(SOURCE MATERIAL Opens)

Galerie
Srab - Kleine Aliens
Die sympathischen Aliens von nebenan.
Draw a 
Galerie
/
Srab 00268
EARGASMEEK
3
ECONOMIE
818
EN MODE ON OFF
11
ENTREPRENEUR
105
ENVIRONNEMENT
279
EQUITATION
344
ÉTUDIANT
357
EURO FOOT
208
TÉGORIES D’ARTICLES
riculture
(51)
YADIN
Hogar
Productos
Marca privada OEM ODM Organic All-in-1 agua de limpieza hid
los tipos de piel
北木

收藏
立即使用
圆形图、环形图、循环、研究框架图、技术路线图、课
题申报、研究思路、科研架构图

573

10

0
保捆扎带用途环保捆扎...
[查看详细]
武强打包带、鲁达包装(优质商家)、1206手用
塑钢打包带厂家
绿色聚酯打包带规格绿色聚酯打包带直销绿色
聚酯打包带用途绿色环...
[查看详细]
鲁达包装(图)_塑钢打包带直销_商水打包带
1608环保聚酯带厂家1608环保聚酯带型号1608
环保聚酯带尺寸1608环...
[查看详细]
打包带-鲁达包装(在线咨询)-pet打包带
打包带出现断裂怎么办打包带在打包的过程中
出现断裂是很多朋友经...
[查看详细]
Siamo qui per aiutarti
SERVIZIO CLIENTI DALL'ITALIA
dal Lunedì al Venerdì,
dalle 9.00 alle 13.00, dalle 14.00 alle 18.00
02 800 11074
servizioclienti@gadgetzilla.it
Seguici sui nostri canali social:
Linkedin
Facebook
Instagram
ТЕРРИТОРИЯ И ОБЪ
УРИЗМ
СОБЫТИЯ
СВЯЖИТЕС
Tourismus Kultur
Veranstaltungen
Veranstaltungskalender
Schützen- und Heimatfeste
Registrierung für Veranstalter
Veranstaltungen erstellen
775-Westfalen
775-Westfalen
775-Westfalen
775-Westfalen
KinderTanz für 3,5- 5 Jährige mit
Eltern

(SOURCE MATERIAL Closes)
(SOURCE MATERIAL Opens)

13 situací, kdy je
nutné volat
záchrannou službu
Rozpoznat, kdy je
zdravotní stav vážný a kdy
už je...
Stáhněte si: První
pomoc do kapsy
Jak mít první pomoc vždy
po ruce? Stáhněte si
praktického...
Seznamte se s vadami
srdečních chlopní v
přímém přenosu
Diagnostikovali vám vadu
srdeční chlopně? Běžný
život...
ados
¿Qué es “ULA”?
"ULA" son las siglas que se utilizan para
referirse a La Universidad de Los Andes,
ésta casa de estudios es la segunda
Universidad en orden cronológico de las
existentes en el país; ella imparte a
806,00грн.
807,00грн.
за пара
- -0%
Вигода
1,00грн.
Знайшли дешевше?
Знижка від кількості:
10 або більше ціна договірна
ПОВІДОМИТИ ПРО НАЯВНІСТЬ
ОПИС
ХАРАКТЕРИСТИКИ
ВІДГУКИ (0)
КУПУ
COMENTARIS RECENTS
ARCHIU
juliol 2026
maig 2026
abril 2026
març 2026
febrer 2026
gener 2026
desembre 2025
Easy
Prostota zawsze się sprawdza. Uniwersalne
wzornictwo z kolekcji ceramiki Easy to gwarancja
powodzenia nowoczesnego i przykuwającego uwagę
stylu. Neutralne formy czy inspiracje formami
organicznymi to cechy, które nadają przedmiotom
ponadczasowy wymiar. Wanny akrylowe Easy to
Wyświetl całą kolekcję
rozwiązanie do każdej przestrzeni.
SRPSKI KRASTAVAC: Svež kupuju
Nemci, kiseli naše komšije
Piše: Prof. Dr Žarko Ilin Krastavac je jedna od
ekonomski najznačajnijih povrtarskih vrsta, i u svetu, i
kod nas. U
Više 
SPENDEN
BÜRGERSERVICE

(SOURCE MATERIAL Closes)

REQUIREMENT: Take each line above that holds the string "鲁达包装" and copy it.

TASK RESPONSE:
武强打包带、鲁达包装(优质商家)、1206手用
鲁达包装(图)_塑钢打包带直销_商水打包带
打包带-鲁达包装(在线咨询)-pet打包带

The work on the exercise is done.